Barry O’Connell, General Manager EMEA at Trustwave
The modern-day robbery is no longer about criminals storming a bank wearing ski masks, brandishing firearms and filling bags with stolen cash. Instead, criminals now rely on more clandestine yet equally effective methods of stealing from financial institutions.
Figures from Trustwave’s 2019 Global Security Report (GSR) reveal that during 2018, the financial industry was the second most targeted by cybercriminals accounting for 11 percent of security incidents investigated by Trustwave; just seven percent lower than the retail sector which came in at number one. Supporting this finding, data from the Financial Conduct Authority (FCA) revealed under a Freedom of Information request by law firm RPC shows that reports of cyberattacks against institutions dramatically increased by a factor of five between 2017 and 2018.
Why the finance sector is heavily targeted
Cybercriminals follow the quickest and easiest route to money, so it is no secret financial institutions make prime targets. While the financial industry in general has leading-edge security deterrents and technologies in place, the potential windfall is undoubtedly worth the time and efforts.
Financial institutions also rely heavily on data for day-to-day operations – verifying users, processing transactions, making investments and so on. This data residing inside databases is considered as another form of currency that can be sold and traded on the dark market. And once successfully inside, the sheer volume of data traversing across the financial networks creates noise providing good cover for threat actors to partake in other illicit activities such as installing keyloggers or implanting malware with little chance of immediate detection. It is quite common for cybercriminals to stay hidden for several months or even years before discovery.
Favoured attack methods
Our GSR research shows that the most common method for gaining an initial foothold into organisations is through social engineering accounting for an astounding 46 percent of breach incidents. This is followed by weak passwords (14 percent) and exploiting applications’ vulnerabilities (13 percent).
The financial sector was the only environment compromised exclusively through corporate or internal networks as opposed to other vectors like website or third-party partners. This is not surprising as locking down access from the outside is typically a primary concern and usually well executed.
Social engineering comes in many forms, but email phishing is highly favoured because it can be leveraged in a variety of ways. This includes attached malware, or a malicious link embedded within the body of a document. Criminals also try to steal a user’s credentials through deception – for instance, masquerading as a member of IT requesting a username and password to resolve some fictitious problem.

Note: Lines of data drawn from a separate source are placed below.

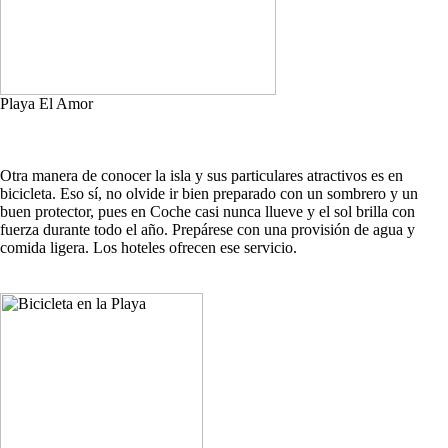
Playa El Amor
Otra manera de conocer la isla y sus particulares atractivos es en
bicicleta. Eso sí, no olvide ir bien preparado con un sombrero y un
buen protector, pues en Coche casi nunca llueve y el sol brilla con
fuerza durante todo el año. Prepárese con una provisión de agua y
comida ligera. Los hoteles ofrecen ese servicio.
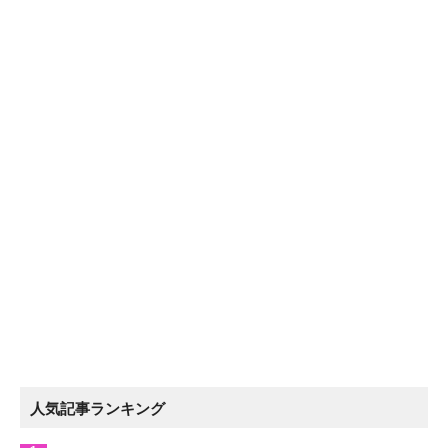
人気記事ランキング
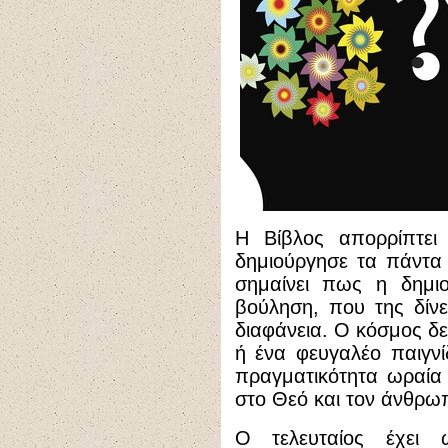
Η Βίβλος απορρίπτει 
δημιούργησε τα πάντα
σημαίνει πως η δημιο
βούληση, που της δίνε
διαφάνεια. Ο κόσμος δε
ή ένα φευγαλέο παιγνίδ
πραγματικότητα ωραία
στο Θεό και τον άνθρω
Ο τελευταίος έχει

Application vulnerabilities are being leveraged more frequently as potential doorways into institutions. Worryingly, 100 percent of applications tested for the GSR had at least one vulnerability. Most were considered lower risk however nine percent were considered high or critical risk, a significant amount to exploit. We only need to look back at EtnernalBlue, a vulnerability in Microsoft Windows that led to the devastating WannaCry ransomware outbreak of 2017 locking up thousands of machines and systems across the globe.
If our research demonstrates anything, it is the necessity for an organisation to assess where its most valuable data is kept and its risk tolerance in order to plan security measures accordingly.
One of the first actions that should be taken is ensuring all operating systems and applications are running the latest versions, as out of date software is likely to contain exploitable vulnerabilities. Software risk assessment should happen in parallel with reviewing password strength, user authentication and expiration policies. Although we frequently read about ingenious hacks in the headlines, most breaches can be prevented by regular patching and strong password management.
Security education to spot phishing emails and other social engineering attempts is also crucial. The most advanced security technologies won’t prevent compromise if employees are blindly clicking on links in suspect emails. The chief executive down through the entire organisation should partake in regular training on how to spot social engineering and new techniques criminals are employing.
If attackers do successfully penetrate an organisation, it is imperative they are detected and contained as quickly as possible. An incident response plan that is understood, practiced and frequently reviewed by key stakeholders will go a long way if such an event occurs. Much like natural disaster drills, understanding roles and what is expected during a real situation will limit impact significantly.
Those who house hard currency or data of any value will always be a target for cybercriminals. As the threat landscape continues to evolve, financial institutions need to continually explore ways to improve their cybersecurity posture. Organisations that place equal focus on technology, people and processes, and the governance structures that tie those investments to key business risks, will have the best chance of keeping one step ahead.